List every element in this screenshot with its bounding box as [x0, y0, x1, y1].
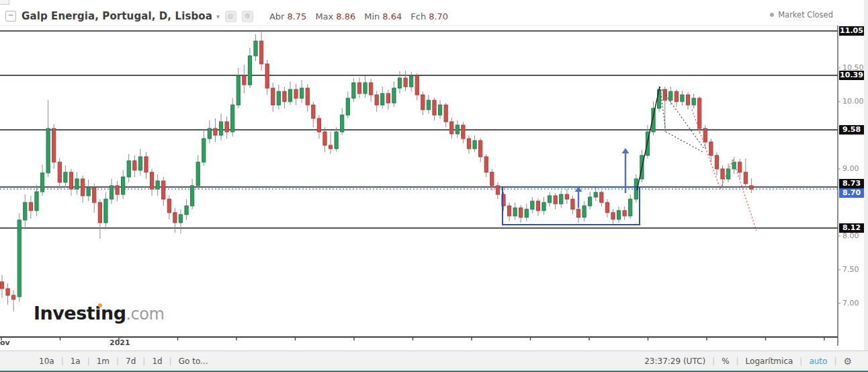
candle-down: [167, 199, 171, 213]
price-level-badge: 11.05: [839, 26, 864, 36]
candle-up: [542, 202, 546, 211]
candle-down: [265, 64, 269, 88]
candle-down: [565, 194, 568, 199]
candle-up: [455, 125, 459, 134]
time-tick-label: 2021: [110, 338, 130, 347]
percent-scale-button[interactable]: %: [715, 357, 736, 366]
current-price-badge: 8.70: [839, 188, 864, 198]
candle-down: [225, 122, 228, 132]
candle-down: [611, 213, 615, 219]
bottom-toolbar: 10a|1a|1m|7d|1d|Go to... 23:37:29 (UTC) …: [0, 350, 868, 371]
candle-up: [658, 89, 661, 108]
candle-up: [87, 188, 90, 196]
candle-up: [231, 105, 234, 132]
candle-down: [294, 89, 298, 98]
gear-icon[interactable]: ⚙: [836, 356, 859, 367]
candle-up: [191, 186, 194, 206]
candle-up: [40, 173, 44, 192]
candle-up: [127, 161, 130, 177]
candle-down: [6, 289, 9, 295]
range-buttons: 10a|1a|1m|7d|1d|Go to...: [32, 357, 214, 366]
price-axis[interactable]: 10.5010.009.008.007.507.0011.0510.399.58…: [838, 26, 864, 347]
candle-down: [144, 157, 148, 172]
projection-line-red[interactable]: [733, 159, 756, 231]
watermark-suffix: .com: [126, 305, 164, 324]
price-tick-label: 10.00: [842, 97, 864, 106]
candle-down: [93, 188, 96, 202]
candle-down: [116, 186, 119, 194]
candle-down: [576, 209, 580, 217]
candle-up: [692, 98, 695, 105]
candle-down: [554, 196, 557, 204]
candle-down: [271, 88, 275, 105]
candle-up: [392, 88, 396, 103]
toolbar-right: 23:37:29 (UTC) | % | Logarítmica | auto …: [638, 356, 859, 367]
candle-up: [75, 179, 79, 189]
candle-down: [283, 91, 286, 102]
candle-up: [629, 199, 632, 216]
candle-down: [386, 94, 390, 103]
candle-down: [686, 95, 689, 105]
range-button-goto[interactable]: Go to...: [172, 357, 215, 366]
candle-down: [433, 100, 436, 115]
candle-down: [306, 88, 309, 105]
candle-up: [548, 196, 552, 202]
candle-down: [444, 105, 447, 122]
candle-up: [110, 186, 113, 199]
candle-down: [709, 142, 713, 155]
candle-up: [138, 157, 142, 170]
candle-down: [623, 211, 626, 216]
candle-down: [462, 125, 465, 139]
right-edge-strip: [864, 0, 868, 372]
investing-watermark: Investing.com: [34, 303, 164, 324]
candle-up: [427, 100, 430, 110]
candle-down: [721, 169, 724, 179]
candle-down: [450, 122, 453, 134]
chart-window: − Galp Energia, Portugal, D, Lisboa ▾ ◎ …: [0, 0, 868, 372]
up-arrow-head[interactable]: [622, 148, 630, 153]
candle-up: [594, 192, 597, 197]
candle-up: [473, 141, 476, 149]
candle-up: [254, 41, 257, 56]
candle-up: [24, 202, 27, 220]
dotted-trend-line[interactable]: [666, 132, 704, 153]
candle-down: [415, 76, 419, 95]
candle-up: [589, 197, 592, 206]
candle-down: [370, 83, 373, 95]
candle-up: [525, 209, 528, 217]
candle-down: [484, 157, 488, 172]
candle-down: [260, 41, 263, 64]
watermark-brand: Investing: [34, 303, 126, 324]
trend-line[interactable]: [637, 87, 660, 190]
candle-up: [582, 206, 586, 217]
projection-line-red[interactable]: [692, 110, 720, 189]
candle-up: [341, 115, 344, 132]
range-button-10a[interactable]: 10a: [32, 357, 61, 366]
candle-down: [519, 208, 523, 217]
range-button-1d[interactable]: 1d: [145, 357, 169, 366]
candle-down: [29, 202, 32, 211]
clock-display[interactable]: 23:37:29 (UTC): [638, 357, 712, 366]
range-button-1m[interactable]: 1m: [90, 357, 116, 366]
candle-up: [236, 76, 240, 105]
candle-up: [681, 95, 684, 102]
range-button-1a[interactable]: 1a: [64, 357, 87, 366]
range-button-7d[interactable]: 7d: [119, 357, 142, 366]
auto-scale-button[interactable]: auto: [802, 357, 834, 366]
candle-up: [335, 132, 338, 149]
log-scale-button[interactable]: Logarítmica: [739, 357, 800, 366]
candle-up: [669, 91, 672, 100]
candle-down: [703, 128, 707, 142]
candle-down: [600, 192, 603, 202]
candle-down: [0, 282, 3, 289]
candle-down: [750, 186, 753, 189]
candle-down: [571, 199, 574, 209]
candle-down: [173, 213, 177, 223]
price-level-badge: 8.12: [839, 223, 864, 233]
candle-up: [122, 177, 125, 194]
candle-up: [410, 76, 413, 87]
candle-up: [617, 211, 620, 219]
candle-down: [421, 95, 425, 110]
candle-up: [104, 199, 107, 223]
candle-down: [12, 295, 15, 299]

************

Leave out the pictures and give the rest of the records again exactly.

List every element in this screenshot with its bounding box as [x0, y0, x1, y1].
candle-down: [167, 199, 171, 213]
price-level-badge: 11.05: [839, 26, 864, 36]
candle-up: [542, 202, 546, 211]
candle-down: [265, 64, 269, 88]
candle-down: [565, 194, 568, 199]
candle-up: [455, 125, 459, 134]
time-tick-label: 2021: [110, 338, 130, 347]
percent-scale-button[interactable]: %: [715, 357, 736, 366]
current-price-badge: 8.70: [839, 188, 864, 198]
candle-down: [225, 122, 228, 132]
candle-down: [611, 213, 615, 219]
bottom-toolbar: 10a|1a|1m|7d|1d|Go to... 23:37:29 (UTC) …: [0, 350, 868, 371]
candle-up: [658, 89, 661, 108]
candle-up: [87, 188, 90, 196]
candle-up: [231, 105, 234, 132]
candle-down: [294, 89, 298, 98]
gear-icon[interactable]: ⚙: [836, 356, 859, 367]
candle-up: [191, 186, 194, 206]
candle-up: [40, 173, 44, 192]
candle-up: [127, 161, 130, 177]
candle-down: [6, 289, 9, 295]
range-buttons: 10a|1a|1m|7d|1d|Go to...: [32, 357, 214, 366]
price-axis[interactable]: 10.5010.009.008.007.507.0011.0510.399.58…: [838, 26, 864, 347]
candle-down: [144, 157, 148, 172]
projection-line-red[interactable]: [733, 159, 756, 231]
watermark-suffix: .com: [126, 305, 164, 324]
price-tick-label: 10.00: [842, 97, 864, 106]
candle-down: [93, 188, 96, 202]
candle-down: [116, 186, 119, 194]
candle-down: [576, 209, 580, 217]
candle-up: [692, 98, 695, 105]
candle-down: [554, 196, 557, 204]
candle-down: [271, 88, 275, 105]
candle-up: [392, 88, 396, 103]
toolbar-right: 23:37:29 (UTC) | % | Logarítmica | auto …: [638, 356, 859, 367]
candle-up: [75, 179, 79, 189]
candle-down: [283, 91, 286, 102]
candle-up: [629, 199, 632, 216]
candle-down: [386, 94, 390, 103]
candle-down: [686, 95, 689, 105]
range-button-goto[interactable]: Go to...: [172, 357, 215, 366]
candle-down: [433, 100, 436, 115]
candle-down: [306, 88, 309, 105]
candle-up: [548, 196, 552, 202]
candle-down: [444, 105, 447, 122]
candle-up: [110, 186, 113, 199]
candle-down: [709, 142, 713, 155]
candle-up: [138, 157, 142, 170]
candle-down: [623, 211, 626, 216]
candle-down: [462, 125, 465, 139]
right-edge-strip: [864, 0, 868, 372]
investing-watermark: Investing.com: [34, 303, 164, 324]
candle-up: [427, 100, 430, 110]
candle-down: [721, 169, 724, 179]
candle-down: [450, 122, 453, 134]
chart-window: − Galp Energia, Portugal, D, Lisboa ▾ ◎ …: [0, 0, 868, 372]
up-arrow-head[interactable]: [622, 148, 630, 153]
candle-up: [594, 192, 597, 197]
candle-up: [473, 141, 476, 149]
candle-up: [254, 41, 257, 56]
candle-up: [24, 202, 27, 220]
dotted-trend-line[interactable]: [666, 132, 704, 153]
candle-down: [415, 76, 419, 95]
candle-up: [589, 197, 592, 206]
candle-down: [370, 83, 373, 95]
candle-up: [525, 209, 528, 217]
candle-down: [484, 157, 488, 172]
candle-down: [260, 41, 263, 64]
watermark-brand: Investing: [34, 303, 126, 324]
trend-line[interactable]: [637, 87, 660, 190]
candle-up: [582, 206, 586, 217]
projection-line-red[interactable]: [692, 110, 720, 189]
candle-up: [341, 115, 344, 132]
range-button-10a[interactable]: 10a: [32, 357, 61, 366]
candle-down: [519, 208, 523, 217]
range-button-1d[interactable]: 1d: [145, 357, 169, 366]
candle-down: [29, 202, 32, 211]
clock-display[interactable]: 23:37:29 (UTC): [638, 357, 712, 366]
range-button-1m[interactable]: 1m: [90, 357, 116, 366]
candle-up: [236, 76, 240, 105]
candle-up: [681, 95, 684, 102]
range-button-1a[interactable]: 1a: [64, 357, 87, 366]
range-button-7d[interactable]: 7d: [119, 357, 142, 366]
auto-scale-button[interactable]: auto: [802, 357, 834, 366]
candle-up: [335, 132, 338, 149]
log-scale-button[interactable]: Logarítmica: [739, 357, 800, 366]
candle-up: [669, 91, 672, 100]
candle-down: [703, 128, 707, 142]
candle-down: [600, 192, 603, 202]
candle-down: [0, 282, 3, 289]
candle-down: [750, 186, 753, 189]
candle-down: [571, 199, 574, 209]
candle-down: [173, 213, 177, 223]
price-level-badge: 8.12: [839, 223, 864, 233]
candle-up: [122, 177, 125, 194]
candle-up: [410, 76, 413, 87]
candle-up: [617, 211, 620, 219]
candle-down: [421, 95, 425, 110]
candle-up: [104, 199, 107, 223]
candle-down: [12, 295, 15, 299]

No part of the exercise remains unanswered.